According to the bill approved by the Moroccan government, Moroccan men and women between the ages of 19 and 25 years must spend a year in the military. If they refuse, they face up to 6 months in prison. The bill does not specifically mention how this will affect Moroccans abroad, so whether or not they will be exempted is not certain.
SMN doesn’t think that Moroccans abroad have to worry about the conscription, spokesperson Bouchra Dibi said to the newspaper. “Until 2006 there was also a conscription, which then also did not apply to Moroccans abroad. We have not received any signals that it is different now.”
Former SMN chairman Fouad Sidali shares this conviction. According to him, the Moroccan government has “no interest” in conscripting young Dutch-Moroccans. “Morocco would prefer that those young people maintain the bond with the country, by going there every year on vacation and preferably also investing. What would they get then by introducing a conscription? In many cases it would only ensure that young people say: ‘Look out for it’, and stay in the Netherlands. And then I’m not even talking about the administrative burden.”

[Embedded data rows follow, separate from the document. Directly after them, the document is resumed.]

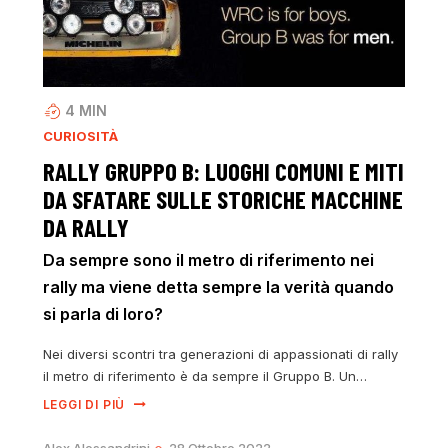
4
MIN
CURIOSITÀ
RALLY GRUPPO B: LUOGHI COMUNI E MITI
DA SFATARE SULLE STORICHE MACCHINE
DA RALLY
Da sempre sono il metro di riferimento nei
rally ma viene detta sempre la verità quando
si parla di loro?
Nei diversi scontri tra generazioni di appassionati di rally
il metro di riferimento è da sempre il Gruppo B. Un…
LEGGI DI PIÙ
Alex Alessandrini
28 Ottobre 2022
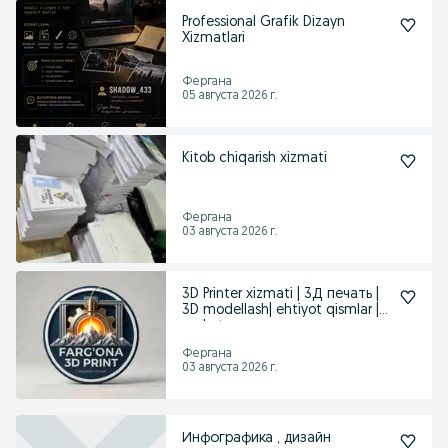
Professional Grafik Dizayn
Xizmatlari
Фергана
05 августа 2026 г.
Kitob chiqarish xizmati
Фергана
03 августа 2026 г.
3D Printer xizmati | 3Д печать |
3D modellash| ehtiyot qismlar |
maket
Фергана
03 августа 2026 г.
Инфографика , дизайн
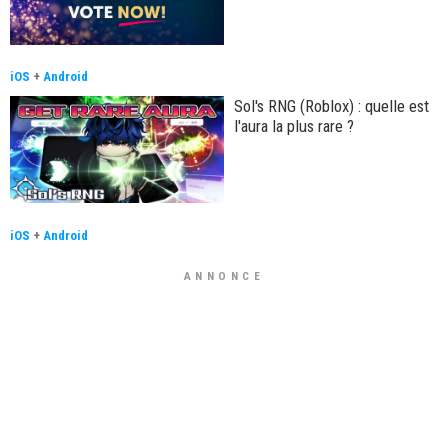
iOS
+
Android
Sol's RNG (Roblox) : quelle est
l'aura la plus rare ?
iOS
+
Android
ANNONCE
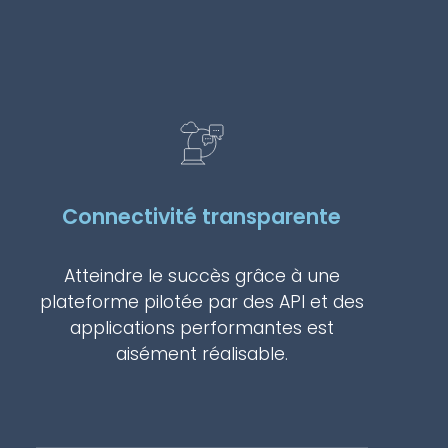
Connectivité transparente
Atteindre le succès grâce à une
plateforme pilotée par des API et des
applications performantes est
aisément réalisable.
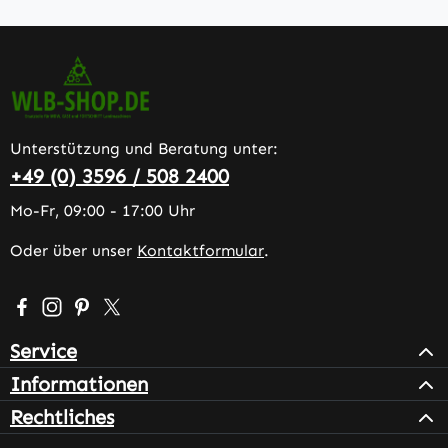
Unterstützung und Beratung unter:
+49 (0) 3596 / 508 2400
Mo-Fr, 09:00 - 17:00 Uhr
Oder über unser
Kontaktformular
.
Besuche uns auf Facebook – öffnet in neuem Tab (extern
Schau auf Instagram vorbei – öffnet in neuem Tab (e
Lass dich auf Pinterest inspirieren – öffnet in n
Folge uns auf X – öffnet in neuem Tab (exter
Service
Informationen
Rechtliches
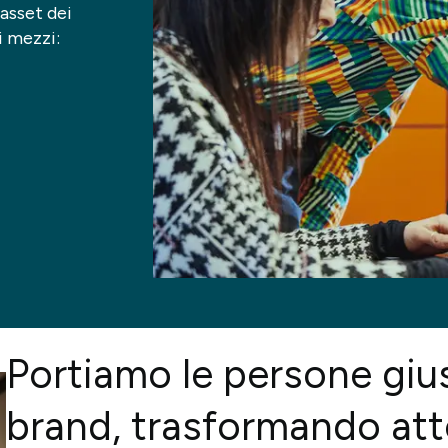
asset dei
Connected & Offline Me
i mezzi:
& Direct Marketing
Social Media Strategy
tal Analytics & Insight
Event Experience & Driv
Influencer & Creator E
Portiamo le persone gius
brand, trasformando atte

According to Jan Hoogland, an Arab specialist at Radboud University in Nijmegen, the reintroduction of compulsory military service is mainly a domestic political measure intended to prepare unemployed young people in Morocco for the labor market. “Youth unemployment is a huge problem”, he said to AD. “Many young people want to get out, but that is difficult because Europe is increasingly closing the borders.”